The Republican Party needs to abandon its “big tent” rhetoric and find a voice on values if it wants to remain relevant to American voters, Family Research Council President Gary Bauer said in a Nov. 20 address at the Heritage Foundation.
“The great danger facing America is not from barbarians at the gates, but the sickness of our own hearts,” Bauer said. “What is at stake is whether this great experiment in ordered liberty under God can survive. That was the great issue that should have been central to the presidential election. Instead, in some bizarre role reversal, the party most associated with the permissiveness of the last 30 years constantly talked about values, while the party — my party — that counts on the votes of millions of Americans worried about our virtue deficit, instead seems obsessed with our wallets.”

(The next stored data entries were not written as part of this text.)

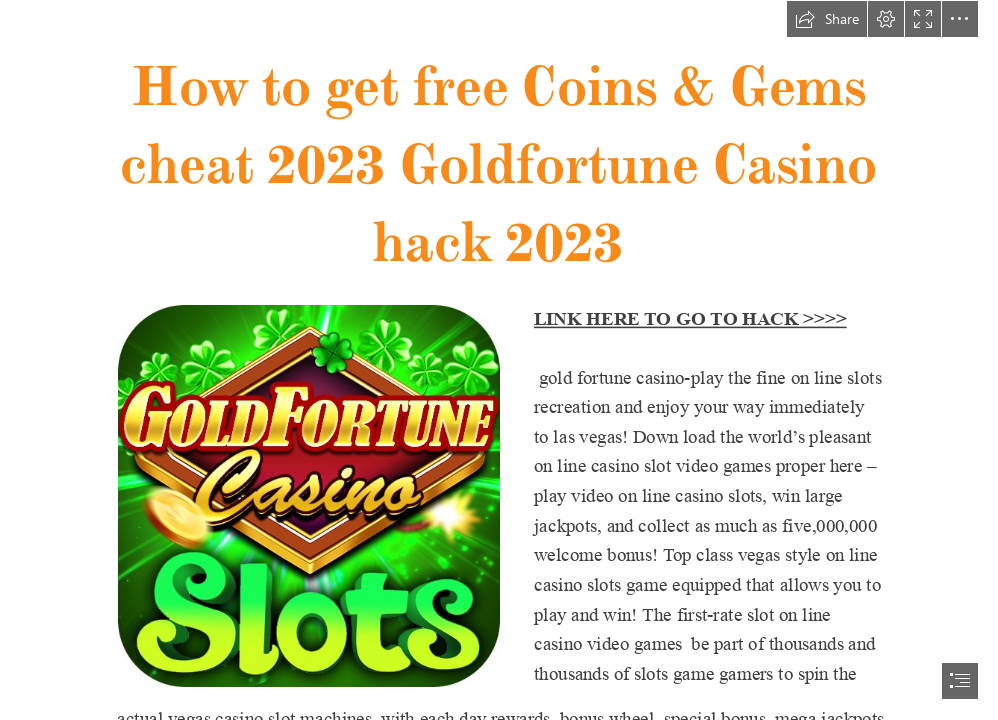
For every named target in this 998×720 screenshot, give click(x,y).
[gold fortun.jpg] (308, 495)
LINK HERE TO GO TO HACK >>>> (690, 319)
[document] (499, 360)
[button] (827, 19)
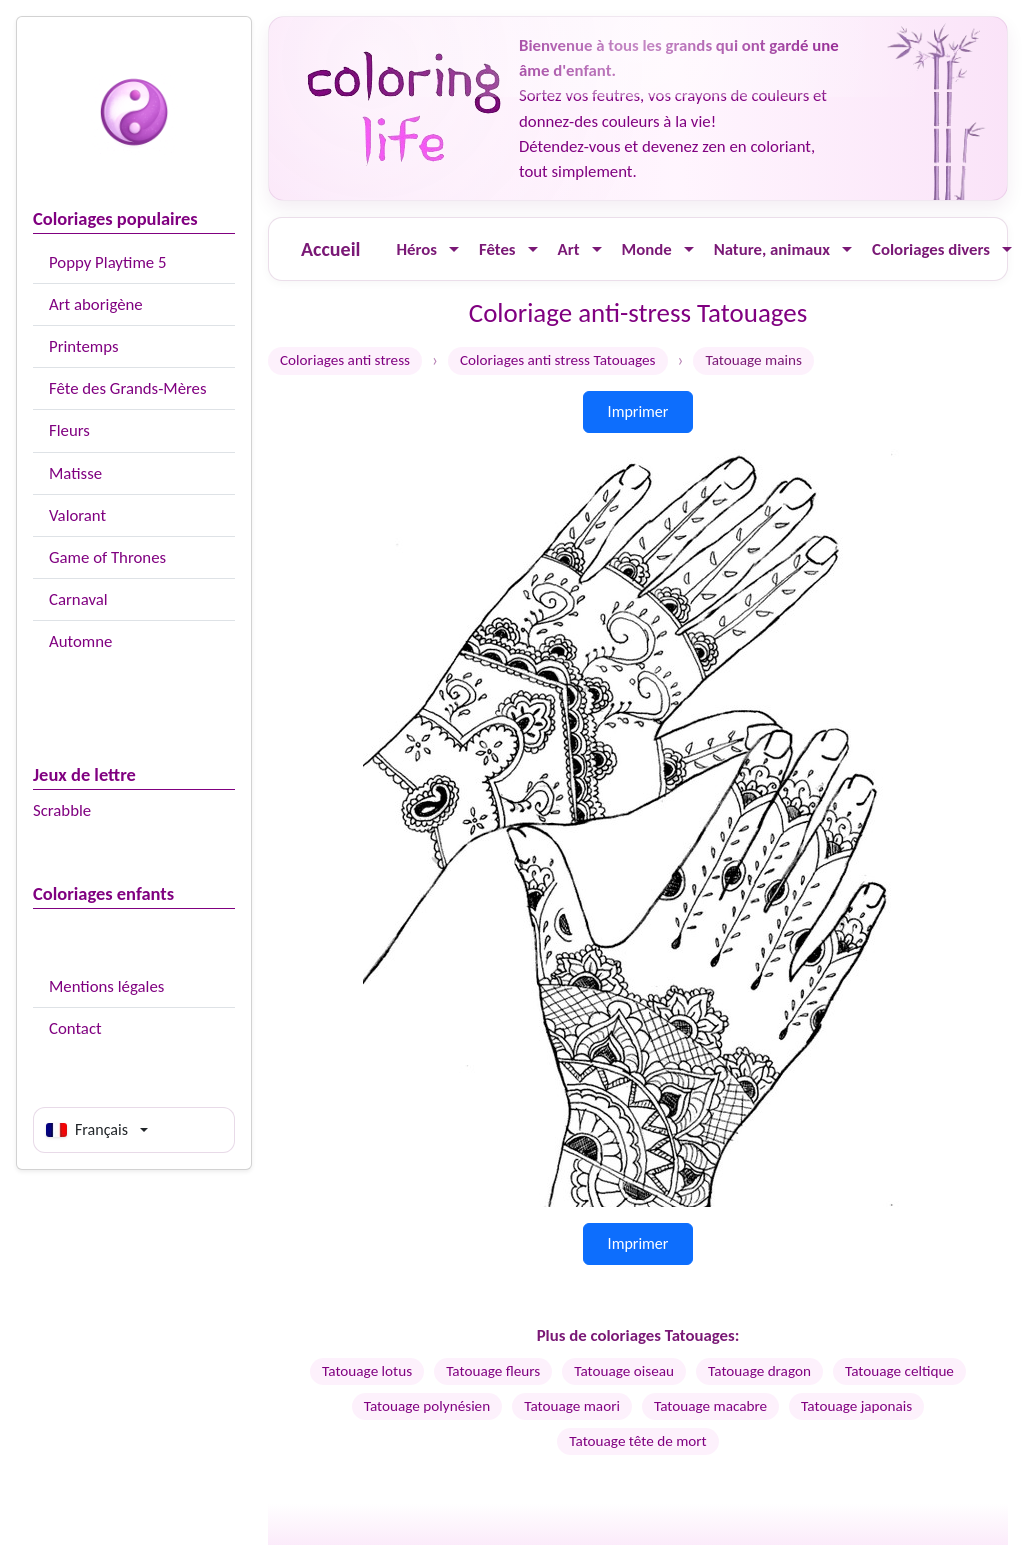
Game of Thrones (107, 557)
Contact (75, 1028)
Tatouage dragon (759, 1371)
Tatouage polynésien (427, 1406)
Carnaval (78, 599)
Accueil (330, 249)
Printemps (84, 346)
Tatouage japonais (856, 1406)
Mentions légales (106, 986)
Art (569, 249)
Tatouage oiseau (624, 1371)
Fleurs (69, 430)
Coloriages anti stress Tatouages (558, 360)
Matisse (75, 473)
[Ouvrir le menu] (454, 249)
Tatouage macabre (710, 1406)
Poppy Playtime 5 (107, 262)
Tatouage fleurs (493, 1371)
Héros (416, 249)
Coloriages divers (931, 249)
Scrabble (62, 810)
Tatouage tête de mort (637, 1441)
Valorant (77, 515)
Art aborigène (96, 304)
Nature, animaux (772, 249)
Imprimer (638, 411)
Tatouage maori (572, 1406)
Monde (647, 249)
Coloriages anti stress (345, 360)
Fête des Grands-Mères (128, 388)
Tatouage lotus (367, 1371)
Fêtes (497, 249)
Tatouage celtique (899, 1371)
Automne (80, 641)
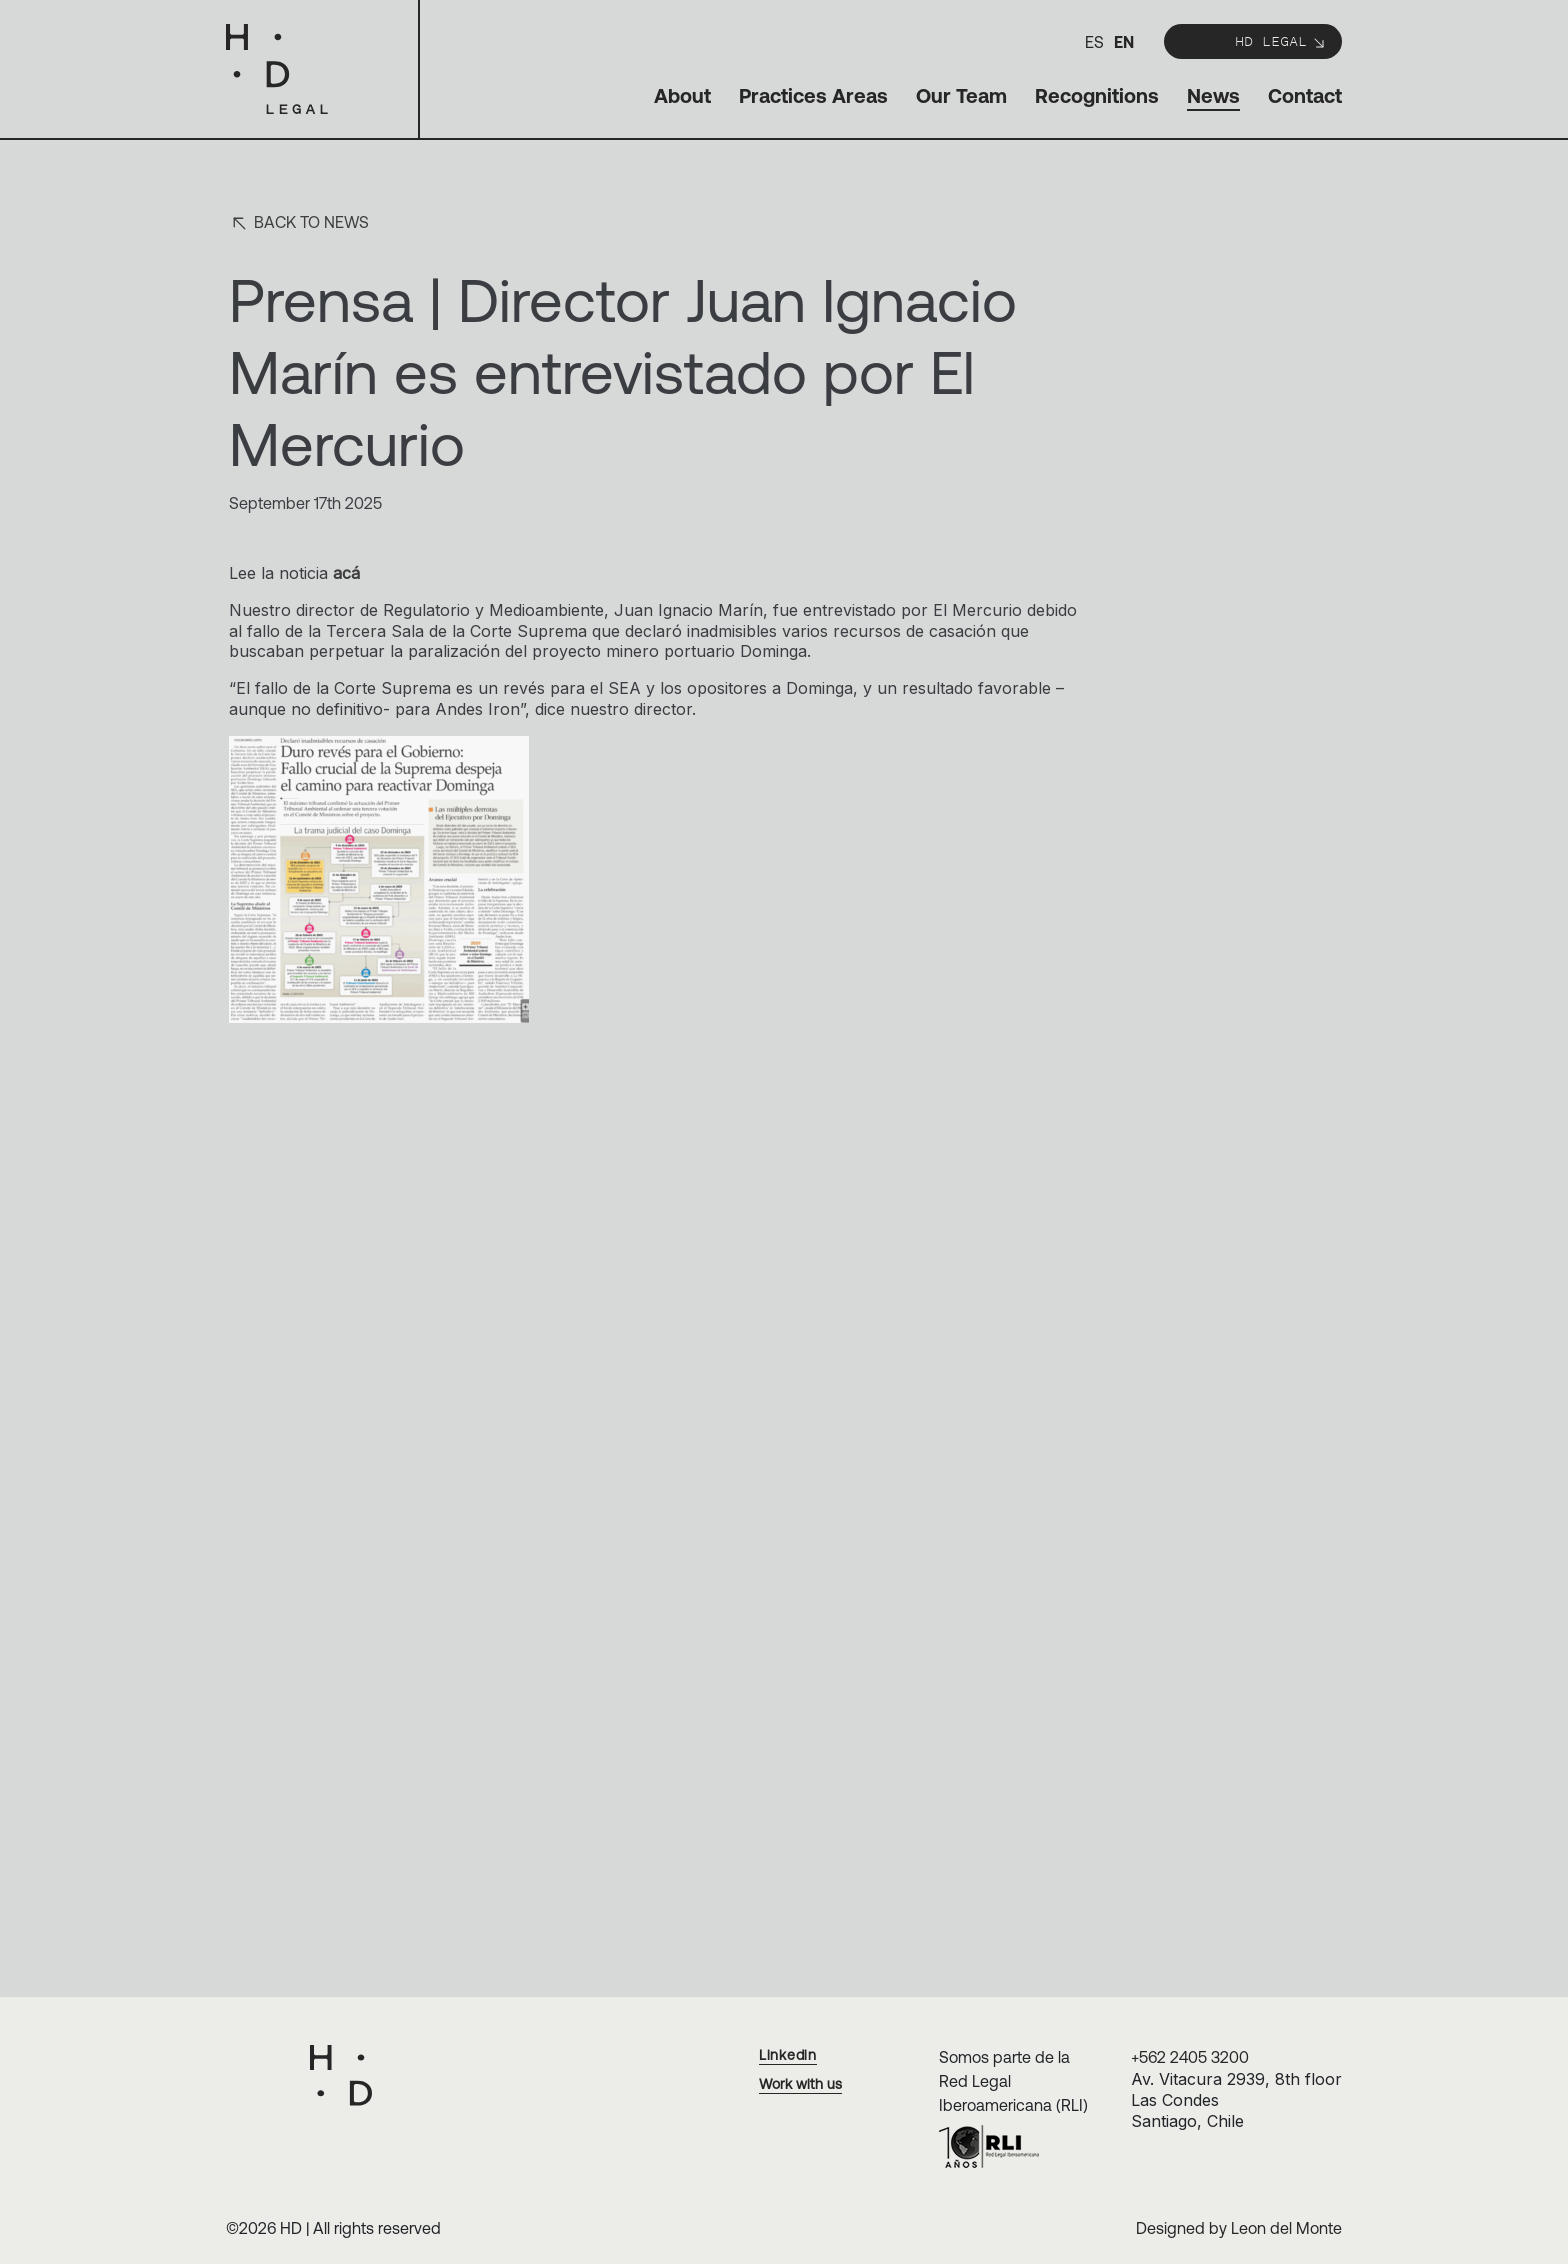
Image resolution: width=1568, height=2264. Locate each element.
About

Bauer said the 1996 campaign was doomed from the beginning because party leaders were “obsessed with the mantra of big tent.'” The “big tent” is a metaphor used by Republicans who want to abandon conservative moral positions and concentrate on fiscal issues. Bauer asked, “A big tent for what? To what end? To change America how? To improve the prospects for our families and children in what way? We can mock Bill Clinton’s bridge to the 21st century, but it at least signals ideas. Big tent signals that when it comes to ideas we don’t care enough to make a case for what we believe.”